# What to work on
Write out only the opening lines of the entries, through the line with "The width and height of the screenshot is (1305, 1622).".

START Excerpted records

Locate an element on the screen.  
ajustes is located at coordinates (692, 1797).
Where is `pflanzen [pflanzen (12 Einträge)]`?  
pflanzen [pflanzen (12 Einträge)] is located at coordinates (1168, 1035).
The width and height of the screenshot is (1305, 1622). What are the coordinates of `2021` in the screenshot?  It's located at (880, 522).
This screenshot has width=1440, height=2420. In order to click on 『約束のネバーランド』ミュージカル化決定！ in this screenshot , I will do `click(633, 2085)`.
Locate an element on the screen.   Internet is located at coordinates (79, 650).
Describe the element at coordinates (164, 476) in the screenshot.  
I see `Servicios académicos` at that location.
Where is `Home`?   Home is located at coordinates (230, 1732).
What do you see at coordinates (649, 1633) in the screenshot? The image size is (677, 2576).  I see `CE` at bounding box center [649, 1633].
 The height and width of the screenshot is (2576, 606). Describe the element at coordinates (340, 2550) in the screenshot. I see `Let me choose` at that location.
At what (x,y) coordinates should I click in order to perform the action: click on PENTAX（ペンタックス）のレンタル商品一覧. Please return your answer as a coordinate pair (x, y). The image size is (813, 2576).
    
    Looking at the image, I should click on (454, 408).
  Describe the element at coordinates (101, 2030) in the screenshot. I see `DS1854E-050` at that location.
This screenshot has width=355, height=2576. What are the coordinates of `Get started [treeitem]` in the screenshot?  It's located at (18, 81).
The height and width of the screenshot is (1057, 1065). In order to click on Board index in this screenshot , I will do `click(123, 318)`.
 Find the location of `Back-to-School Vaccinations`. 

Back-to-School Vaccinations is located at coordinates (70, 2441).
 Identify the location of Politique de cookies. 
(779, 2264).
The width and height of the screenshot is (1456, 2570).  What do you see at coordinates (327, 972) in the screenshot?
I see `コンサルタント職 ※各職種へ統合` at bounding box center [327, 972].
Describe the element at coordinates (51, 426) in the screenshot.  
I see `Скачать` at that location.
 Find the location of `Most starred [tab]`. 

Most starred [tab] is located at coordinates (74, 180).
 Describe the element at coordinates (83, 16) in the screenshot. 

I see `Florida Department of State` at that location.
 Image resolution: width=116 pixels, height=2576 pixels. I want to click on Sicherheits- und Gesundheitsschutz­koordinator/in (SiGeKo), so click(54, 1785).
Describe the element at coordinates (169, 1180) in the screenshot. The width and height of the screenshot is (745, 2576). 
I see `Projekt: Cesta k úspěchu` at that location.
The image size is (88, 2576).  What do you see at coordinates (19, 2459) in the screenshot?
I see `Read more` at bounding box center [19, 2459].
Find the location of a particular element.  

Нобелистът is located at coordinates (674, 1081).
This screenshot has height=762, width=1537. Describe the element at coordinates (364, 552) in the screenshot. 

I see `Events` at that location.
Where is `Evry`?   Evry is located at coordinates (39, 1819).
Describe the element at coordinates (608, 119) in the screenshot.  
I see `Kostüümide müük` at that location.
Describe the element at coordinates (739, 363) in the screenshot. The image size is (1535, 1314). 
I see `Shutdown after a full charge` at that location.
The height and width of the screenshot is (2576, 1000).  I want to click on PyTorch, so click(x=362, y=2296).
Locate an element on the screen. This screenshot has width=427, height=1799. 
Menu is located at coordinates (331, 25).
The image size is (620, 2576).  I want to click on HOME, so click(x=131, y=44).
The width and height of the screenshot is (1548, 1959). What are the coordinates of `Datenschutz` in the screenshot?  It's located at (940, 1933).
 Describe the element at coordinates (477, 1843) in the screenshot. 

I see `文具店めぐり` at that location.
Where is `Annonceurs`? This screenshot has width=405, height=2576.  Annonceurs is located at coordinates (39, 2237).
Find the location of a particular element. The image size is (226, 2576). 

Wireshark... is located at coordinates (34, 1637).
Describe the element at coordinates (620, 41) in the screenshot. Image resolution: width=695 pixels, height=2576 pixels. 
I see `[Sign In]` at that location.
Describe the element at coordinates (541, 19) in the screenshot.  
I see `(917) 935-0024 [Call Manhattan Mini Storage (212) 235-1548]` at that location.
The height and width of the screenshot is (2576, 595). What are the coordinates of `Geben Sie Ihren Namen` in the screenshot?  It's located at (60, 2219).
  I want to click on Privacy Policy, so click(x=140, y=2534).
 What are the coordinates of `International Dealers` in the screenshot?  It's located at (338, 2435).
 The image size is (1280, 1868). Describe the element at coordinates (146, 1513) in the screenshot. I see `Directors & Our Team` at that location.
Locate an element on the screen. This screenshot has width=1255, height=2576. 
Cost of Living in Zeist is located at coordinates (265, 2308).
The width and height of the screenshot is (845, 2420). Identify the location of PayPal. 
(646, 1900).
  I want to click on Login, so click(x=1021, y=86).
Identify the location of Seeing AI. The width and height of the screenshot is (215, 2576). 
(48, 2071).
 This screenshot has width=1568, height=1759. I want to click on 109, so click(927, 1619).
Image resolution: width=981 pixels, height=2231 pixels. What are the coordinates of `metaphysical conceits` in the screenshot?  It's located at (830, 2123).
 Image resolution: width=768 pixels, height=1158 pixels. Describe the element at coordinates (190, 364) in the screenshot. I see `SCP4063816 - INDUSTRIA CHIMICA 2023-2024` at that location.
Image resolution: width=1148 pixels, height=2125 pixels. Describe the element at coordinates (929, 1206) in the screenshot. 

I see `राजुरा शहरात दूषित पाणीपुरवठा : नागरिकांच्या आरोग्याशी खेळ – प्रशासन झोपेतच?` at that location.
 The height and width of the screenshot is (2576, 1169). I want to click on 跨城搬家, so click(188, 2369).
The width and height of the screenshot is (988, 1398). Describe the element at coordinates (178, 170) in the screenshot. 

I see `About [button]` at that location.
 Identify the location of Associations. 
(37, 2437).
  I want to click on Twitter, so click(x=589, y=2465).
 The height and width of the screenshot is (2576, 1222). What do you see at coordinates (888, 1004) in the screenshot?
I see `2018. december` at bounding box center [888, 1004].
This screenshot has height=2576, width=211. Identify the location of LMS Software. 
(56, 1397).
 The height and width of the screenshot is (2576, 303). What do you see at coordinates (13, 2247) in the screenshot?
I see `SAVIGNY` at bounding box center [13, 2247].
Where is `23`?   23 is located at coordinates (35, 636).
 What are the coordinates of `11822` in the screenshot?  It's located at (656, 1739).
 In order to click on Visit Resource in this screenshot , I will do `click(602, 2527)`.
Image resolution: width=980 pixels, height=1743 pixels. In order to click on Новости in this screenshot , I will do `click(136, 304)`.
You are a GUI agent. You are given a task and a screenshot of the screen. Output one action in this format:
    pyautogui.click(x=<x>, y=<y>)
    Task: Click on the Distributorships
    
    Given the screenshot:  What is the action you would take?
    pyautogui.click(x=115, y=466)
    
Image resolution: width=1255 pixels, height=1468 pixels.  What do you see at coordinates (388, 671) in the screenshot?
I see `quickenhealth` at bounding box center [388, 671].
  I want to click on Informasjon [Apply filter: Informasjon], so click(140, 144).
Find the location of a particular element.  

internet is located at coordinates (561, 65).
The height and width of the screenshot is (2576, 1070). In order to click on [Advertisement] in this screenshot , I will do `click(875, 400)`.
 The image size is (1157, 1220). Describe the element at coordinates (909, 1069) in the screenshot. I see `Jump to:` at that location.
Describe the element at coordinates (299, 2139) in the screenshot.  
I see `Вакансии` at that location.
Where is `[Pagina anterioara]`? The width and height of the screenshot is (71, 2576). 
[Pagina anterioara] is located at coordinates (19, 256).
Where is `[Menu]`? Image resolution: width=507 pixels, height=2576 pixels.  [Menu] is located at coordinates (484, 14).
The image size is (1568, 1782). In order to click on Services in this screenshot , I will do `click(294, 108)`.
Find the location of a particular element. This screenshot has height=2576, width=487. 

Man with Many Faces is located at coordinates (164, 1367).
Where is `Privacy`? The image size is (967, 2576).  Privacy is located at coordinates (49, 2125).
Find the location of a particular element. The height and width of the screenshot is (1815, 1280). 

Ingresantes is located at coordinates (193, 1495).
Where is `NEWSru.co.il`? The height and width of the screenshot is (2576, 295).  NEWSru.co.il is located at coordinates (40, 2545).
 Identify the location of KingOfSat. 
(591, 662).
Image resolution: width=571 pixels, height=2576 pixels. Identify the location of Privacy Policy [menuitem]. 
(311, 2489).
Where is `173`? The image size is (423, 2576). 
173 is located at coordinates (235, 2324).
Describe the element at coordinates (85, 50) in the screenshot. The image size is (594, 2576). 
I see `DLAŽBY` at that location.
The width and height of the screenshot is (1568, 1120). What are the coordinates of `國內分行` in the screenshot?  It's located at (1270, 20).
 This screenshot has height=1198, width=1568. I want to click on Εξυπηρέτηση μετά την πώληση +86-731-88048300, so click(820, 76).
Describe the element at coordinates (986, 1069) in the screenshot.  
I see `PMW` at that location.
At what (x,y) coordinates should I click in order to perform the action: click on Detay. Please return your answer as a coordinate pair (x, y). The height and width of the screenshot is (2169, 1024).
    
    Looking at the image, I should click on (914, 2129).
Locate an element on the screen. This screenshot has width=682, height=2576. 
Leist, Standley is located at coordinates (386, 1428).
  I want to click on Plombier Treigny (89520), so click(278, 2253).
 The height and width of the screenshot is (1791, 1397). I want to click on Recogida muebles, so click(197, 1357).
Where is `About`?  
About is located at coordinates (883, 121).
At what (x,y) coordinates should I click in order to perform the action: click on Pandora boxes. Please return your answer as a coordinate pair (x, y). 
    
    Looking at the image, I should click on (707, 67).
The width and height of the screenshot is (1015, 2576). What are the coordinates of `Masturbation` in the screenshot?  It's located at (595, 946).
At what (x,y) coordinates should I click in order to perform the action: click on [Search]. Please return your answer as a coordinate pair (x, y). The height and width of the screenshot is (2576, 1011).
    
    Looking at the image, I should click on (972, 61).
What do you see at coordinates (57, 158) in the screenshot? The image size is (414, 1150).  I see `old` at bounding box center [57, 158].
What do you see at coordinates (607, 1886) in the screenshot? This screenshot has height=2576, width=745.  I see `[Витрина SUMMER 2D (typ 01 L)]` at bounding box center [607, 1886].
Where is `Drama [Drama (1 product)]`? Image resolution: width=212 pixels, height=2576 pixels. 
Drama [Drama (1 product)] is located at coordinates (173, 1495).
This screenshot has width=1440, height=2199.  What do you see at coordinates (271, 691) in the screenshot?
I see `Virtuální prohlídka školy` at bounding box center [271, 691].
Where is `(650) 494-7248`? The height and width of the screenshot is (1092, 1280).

END Excerpted records

# Solution to this exercise
Locate an element on the screen.  
ajustes is located at coordinates (692, 1797).
Where is `pflanzen [pflanzen (12 Einträge)]`?  
pflanzen [pflanzen (12 Einträge)] is located at coordinates (1168, 1035).
The width and height of the screenshot is (1305, 1622). What are the coordinates of `2021` in the screenshot?  It's located at (880, 522).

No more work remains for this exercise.